P0 anti-leak. No plaintext secret in any git-tracked file. When a tracked file must reference a secret, it cites only the variable name and the env file that carries it — never the value. The deploy config and the database inventory carry only variable names.

Commit before deploy

A P0 scar: a hand-applied fix that was never committed got overwritten by a sync between two actions, breaking prod for several hours. The lesson: an uncommitted local change survives only in the extracted build and is overwritten by the checkout the deploy performs. The hard rule that follows: always commit before deploying.

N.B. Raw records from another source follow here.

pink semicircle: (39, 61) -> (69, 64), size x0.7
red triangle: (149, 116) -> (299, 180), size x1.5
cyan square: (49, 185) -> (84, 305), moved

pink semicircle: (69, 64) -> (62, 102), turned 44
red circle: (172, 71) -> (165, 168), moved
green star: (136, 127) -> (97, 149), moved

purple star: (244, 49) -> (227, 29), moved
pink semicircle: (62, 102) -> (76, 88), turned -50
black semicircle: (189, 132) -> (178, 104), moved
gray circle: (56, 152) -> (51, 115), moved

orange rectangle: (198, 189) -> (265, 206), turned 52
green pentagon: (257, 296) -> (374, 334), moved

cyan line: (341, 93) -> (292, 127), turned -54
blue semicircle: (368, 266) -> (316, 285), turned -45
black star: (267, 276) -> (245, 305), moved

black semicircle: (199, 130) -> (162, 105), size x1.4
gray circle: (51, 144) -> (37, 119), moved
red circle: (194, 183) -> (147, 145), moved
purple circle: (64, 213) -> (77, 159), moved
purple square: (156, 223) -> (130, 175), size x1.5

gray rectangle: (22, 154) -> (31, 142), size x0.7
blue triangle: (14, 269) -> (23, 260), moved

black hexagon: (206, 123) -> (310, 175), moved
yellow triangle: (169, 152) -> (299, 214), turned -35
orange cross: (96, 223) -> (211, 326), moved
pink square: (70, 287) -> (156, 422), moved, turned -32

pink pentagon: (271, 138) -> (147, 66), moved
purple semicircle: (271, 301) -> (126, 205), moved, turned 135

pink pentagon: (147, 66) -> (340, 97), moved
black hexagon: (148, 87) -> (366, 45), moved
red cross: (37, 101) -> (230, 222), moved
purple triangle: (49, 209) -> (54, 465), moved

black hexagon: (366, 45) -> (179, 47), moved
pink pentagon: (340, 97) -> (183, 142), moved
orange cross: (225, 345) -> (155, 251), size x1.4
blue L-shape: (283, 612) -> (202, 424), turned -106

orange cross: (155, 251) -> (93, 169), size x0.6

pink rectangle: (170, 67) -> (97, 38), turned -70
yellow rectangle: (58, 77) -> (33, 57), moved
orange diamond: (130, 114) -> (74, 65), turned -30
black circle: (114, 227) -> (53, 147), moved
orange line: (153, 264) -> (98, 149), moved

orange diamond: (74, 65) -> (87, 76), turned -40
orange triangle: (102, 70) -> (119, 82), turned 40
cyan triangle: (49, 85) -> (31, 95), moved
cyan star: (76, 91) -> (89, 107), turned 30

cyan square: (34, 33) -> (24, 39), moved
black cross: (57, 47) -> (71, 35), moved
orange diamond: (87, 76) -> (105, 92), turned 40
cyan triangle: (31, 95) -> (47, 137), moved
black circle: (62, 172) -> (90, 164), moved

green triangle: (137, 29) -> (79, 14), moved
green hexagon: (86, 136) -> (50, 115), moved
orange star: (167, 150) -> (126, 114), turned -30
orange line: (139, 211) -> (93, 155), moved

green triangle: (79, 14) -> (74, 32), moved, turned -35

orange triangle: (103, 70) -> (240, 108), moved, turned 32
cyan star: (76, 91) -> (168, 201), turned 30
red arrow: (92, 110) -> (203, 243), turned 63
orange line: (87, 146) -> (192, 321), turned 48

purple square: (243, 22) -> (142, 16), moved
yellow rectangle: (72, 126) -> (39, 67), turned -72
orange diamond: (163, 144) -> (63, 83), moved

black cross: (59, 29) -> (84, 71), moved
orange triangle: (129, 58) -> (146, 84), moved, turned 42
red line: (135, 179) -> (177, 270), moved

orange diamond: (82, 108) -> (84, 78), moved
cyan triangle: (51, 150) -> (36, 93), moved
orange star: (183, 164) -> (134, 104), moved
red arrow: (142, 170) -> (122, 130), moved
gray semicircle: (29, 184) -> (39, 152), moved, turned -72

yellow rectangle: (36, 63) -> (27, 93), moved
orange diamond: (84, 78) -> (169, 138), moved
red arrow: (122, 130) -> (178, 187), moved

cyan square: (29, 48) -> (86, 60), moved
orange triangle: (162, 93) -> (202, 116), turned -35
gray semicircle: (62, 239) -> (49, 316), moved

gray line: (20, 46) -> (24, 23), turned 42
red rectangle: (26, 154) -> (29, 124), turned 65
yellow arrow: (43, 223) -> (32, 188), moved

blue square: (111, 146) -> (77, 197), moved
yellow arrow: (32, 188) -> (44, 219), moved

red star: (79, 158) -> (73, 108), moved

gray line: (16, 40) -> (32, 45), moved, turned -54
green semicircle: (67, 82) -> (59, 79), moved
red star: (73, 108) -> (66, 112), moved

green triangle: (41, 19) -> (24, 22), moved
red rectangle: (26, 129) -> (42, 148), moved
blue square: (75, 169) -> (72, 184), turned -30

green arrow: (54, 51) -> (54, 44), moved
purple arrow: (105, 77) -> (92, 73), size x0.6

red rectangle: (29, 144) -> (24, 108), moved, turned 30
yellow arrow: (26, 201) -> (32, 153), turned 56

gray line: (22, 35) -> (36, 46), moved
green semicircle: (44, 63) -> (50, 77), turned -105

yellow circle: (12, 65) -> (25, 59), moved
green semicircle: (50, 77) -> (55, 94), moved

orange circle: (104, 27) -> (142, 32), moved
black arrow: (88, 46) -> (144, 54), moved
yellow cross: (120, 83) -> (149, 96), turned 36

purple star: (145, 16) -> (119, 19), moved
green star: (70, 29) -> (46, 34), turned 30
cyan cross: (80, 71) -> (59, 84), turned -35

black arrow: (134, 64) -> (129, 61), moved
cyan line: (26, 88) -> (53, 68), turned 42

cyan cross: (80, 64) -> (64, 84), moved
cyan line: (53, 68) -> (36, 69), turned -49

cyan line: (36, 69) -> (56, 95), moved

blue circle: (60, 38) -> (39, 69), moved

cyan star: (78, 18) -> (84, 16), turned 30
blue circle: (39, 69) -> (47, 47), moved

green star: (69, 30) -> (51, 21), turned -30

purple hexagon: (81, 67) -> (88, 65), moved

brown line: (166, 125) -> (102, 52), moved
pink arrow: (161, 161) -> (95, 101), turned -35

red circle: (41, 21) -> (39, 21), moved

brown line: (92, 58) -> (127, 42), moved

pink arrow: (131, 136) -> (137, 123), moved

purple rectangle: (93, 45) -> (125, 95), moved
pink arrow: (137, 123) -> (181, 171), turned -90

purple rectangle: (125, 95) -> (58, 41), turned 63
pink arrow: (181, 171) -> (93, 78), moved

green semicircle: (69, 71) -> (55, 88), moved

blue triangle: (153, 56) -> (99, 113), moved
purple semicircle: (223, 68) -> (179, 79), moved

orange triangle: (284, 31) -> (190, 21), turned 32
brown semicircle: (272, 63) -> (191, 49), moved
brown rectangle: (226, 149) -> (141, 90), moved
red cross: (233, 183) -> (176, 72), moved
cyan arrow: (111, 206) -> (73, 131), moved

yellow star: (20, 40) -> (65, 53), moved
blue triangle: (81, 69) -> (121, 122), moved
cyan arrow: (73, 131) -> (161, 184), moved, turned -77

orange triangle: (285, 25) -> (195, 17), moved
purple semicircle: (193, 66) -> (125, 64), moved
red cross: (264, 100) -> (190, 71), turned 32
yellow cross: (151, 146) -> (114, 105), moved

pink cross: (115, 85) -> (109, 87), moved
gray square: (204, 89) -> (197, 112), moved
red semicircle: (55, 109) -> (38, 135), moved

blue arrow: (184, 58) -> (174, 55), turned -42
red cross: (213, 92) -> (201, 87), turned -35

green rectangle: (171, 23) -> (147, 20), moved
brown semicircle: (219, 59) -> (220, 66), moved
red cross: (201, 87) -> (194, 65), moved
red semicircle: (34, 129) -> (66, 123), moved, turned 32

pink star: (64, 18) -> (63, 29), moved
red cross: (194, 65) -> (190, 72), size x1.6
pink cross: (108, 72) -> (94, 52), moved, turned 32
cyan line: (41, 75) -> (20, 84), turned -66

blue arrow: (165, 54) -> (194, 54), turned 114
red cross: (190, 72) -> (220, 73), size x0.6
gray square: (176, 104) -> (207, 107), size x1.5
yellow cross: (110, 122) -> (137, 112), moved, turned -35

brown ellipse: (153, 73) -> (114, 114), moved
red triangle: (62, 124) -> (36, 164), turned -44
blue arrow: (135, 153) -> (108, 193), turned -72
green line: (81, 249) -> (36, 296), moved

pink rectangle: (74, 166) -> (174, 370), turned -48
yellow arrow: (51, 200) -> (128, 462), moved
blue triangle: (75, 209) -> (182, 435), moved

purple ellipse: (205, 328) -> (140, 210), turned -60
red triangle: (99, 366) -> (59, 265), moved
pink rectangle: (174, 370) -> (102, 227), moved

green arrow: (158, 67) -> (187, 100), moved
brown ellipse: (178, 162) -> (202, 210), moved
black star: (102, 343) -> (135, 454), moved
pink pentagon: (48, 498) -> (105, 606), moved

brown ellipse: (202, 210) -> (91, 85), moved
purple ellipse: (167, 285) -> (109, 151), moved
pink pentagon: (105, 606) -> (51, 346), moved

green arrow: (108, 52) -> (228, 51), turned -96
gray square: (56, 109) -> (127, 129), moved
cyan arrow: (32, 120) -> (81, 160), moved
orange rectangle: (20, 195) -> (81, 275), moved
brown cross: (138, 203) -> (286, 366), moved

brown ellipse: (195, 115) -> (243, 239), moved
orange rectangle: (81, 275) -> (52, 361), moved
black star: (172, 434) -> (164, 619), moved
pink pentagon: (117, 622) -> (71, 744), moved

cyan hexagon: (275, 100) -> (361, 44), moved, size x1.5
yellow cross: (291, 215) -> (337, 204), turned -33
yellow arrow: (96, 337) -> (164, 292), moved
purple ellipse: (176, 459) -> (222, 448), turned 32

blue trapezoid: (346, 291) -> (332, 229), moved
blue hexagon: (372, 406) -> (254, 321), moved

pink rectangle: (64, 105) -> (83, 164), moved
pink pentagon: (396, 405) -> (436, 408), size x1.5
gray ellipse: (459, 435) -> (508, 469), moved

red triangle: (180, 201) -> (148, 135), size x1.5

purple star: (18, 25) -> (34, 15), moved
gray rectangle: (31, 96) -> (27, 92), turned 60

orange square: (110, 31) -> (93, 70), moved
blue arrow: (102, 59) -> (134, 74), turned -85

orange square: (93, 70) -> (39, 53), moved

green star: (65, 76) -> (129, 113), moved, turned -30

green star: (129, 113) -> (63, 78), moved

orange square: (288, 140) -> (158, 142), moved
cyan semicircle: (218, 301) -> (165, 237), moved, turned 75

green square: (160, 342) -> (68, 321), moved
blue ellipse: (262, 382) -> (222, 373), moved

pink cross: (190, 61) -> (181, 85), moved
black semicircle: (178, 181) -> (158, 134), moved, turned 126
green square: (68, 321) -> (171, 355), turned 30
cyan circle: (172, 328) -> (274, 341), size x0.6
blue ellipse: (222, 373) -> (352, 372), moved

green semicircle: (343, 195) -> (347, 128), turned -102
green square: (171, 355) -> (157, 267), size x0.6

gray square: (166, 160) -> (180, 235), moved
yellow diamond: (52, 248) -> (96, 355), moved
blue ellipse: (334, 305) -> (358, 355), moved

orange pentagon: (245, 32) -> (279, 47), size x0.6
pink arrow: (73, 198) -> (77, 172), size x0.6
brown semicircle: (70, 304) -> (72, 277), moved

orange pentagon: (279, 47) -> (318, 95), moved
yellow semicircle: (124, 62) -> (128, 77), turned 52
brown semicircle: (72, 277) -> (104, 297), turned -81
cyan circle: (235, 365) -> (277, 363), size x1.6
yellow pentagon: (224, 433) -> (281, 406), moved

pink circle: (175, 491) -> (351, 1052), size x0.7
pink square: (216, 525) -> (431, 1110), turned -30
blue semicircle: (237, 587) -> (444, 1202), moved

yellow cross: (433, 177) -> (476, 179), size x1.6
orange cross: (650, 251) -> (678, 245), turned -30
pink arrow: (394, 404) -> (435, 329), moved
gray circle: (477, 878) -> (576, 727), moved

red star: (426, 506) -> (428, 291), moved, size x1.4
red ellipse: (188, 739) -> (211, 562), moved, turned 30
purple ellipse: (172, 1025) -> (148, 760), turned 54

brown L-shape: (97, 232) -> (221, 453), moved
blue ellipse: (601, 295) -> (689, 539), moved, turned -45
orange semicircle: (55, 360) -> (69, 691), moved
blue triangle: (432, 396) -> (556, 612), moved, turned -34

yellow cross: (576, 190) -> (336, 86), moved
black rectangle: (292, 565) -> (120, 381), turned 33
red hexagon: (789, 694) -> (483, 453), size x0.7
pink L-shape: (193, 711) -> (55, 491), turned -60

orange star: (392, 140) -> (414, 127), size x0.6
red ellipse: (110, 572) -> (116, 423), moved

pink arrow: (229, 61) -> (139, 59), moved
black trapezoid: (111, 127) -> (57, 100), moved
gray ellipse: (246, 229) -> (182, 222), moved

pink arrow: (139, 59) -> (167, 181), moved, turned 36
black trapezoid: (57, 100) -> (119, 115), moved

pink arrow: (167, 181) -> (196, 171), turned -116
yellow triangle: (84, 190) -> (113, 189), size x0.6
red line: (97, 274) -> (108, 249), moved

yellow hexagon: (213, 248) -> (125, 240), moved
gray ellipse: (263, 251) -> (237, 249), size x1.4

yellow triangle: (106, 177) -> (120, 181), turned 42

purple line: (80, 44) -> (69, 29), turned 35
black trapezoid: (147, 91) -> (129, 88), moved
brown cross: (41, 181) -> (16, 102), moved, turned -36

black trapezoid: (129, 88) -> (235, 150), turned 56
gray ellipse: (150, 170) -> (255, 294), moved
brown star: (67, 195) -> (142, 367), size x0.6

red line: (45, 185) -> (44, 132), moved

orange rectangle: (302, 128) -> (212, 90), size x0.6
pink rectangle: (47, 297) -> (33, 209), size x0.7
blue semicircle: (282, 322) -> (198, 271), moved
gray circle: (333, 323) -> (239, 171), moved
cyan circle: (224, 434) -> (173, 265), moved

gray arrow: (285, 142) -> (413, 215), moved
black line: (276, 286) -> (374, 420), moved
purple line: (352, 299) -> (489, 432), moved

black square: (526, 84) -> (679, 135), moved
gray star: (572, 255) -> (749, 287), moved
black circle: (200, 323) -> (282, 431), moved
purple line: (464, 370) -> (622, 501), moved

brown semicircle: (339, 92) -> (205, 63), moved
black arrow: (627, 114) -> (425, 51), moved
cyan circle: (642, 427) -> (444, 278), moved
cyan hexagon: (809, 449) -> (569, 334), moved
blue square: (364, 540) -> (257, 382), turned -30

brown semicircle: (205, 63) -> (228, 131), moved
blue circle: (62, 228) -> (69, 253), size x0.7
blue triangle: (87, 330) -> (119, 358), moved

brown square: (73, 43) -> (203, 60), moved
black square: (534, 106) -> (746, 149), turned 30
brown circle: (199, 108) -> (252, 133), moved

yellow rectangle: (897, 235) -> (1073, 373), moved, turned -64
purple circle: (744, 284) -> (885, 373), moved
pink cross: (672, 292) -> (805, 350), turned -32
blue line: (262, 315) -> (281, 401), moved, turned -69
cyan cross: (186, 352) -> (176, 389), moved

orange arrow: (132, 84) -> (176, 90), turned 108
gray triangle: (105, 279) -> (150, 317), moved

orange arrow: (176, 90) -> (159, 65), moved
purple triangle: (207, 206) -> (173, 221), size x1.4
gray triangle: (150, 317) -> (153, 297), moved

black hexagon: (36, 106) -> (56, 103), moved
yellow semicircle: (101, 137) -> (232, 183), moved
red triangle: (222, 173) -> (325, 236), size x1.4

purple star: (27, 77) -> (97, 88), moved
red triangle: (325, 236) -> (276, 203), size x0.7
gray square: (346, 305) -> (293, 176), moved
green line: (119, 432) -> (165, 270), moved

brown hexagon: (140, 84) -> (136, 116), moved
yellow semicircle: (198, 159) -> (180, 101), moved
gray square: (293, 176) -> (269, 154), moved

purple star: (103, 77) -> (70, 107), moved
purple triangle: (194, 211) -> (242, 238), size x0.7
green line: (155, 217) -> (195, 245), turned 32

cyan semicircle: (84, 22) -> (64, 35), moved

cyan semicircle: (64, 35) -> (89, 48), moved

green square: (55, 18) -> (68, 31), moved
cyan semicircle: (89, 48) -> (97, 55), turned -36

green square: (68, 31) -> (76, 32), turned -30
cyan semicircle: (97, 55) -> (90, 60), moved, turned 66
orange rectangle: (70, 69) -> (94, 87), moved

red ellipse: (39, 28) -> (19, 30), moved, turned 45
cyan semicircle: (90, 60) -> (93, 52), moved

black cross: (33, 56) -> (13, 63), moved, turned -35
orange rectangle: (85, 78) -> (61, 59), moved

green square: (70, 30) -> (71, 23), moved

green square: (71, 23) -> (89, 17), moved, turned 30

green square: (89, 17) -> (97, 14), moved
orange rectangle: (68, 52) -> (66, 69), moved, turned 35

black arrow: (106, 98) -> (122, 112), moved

A target-scoped safeguard (a mothership file does not block a tenant ship, and vice versa) enforces two behaviours:

• Deploy: if the tree is dirty → silent auto-commit + background push, unless on the main branch → hard refusal.
• Production: if the tree is dirty → blocking, exit with an error, message "commit first then re-run". Bypass reserved for deliberate hotfixes.

An end-of-session hook also blocks closure while the working tree is not clean. Root rule: no finished work stays uncommitted — the intelligence commits, the Founder never types the git add or commit commands.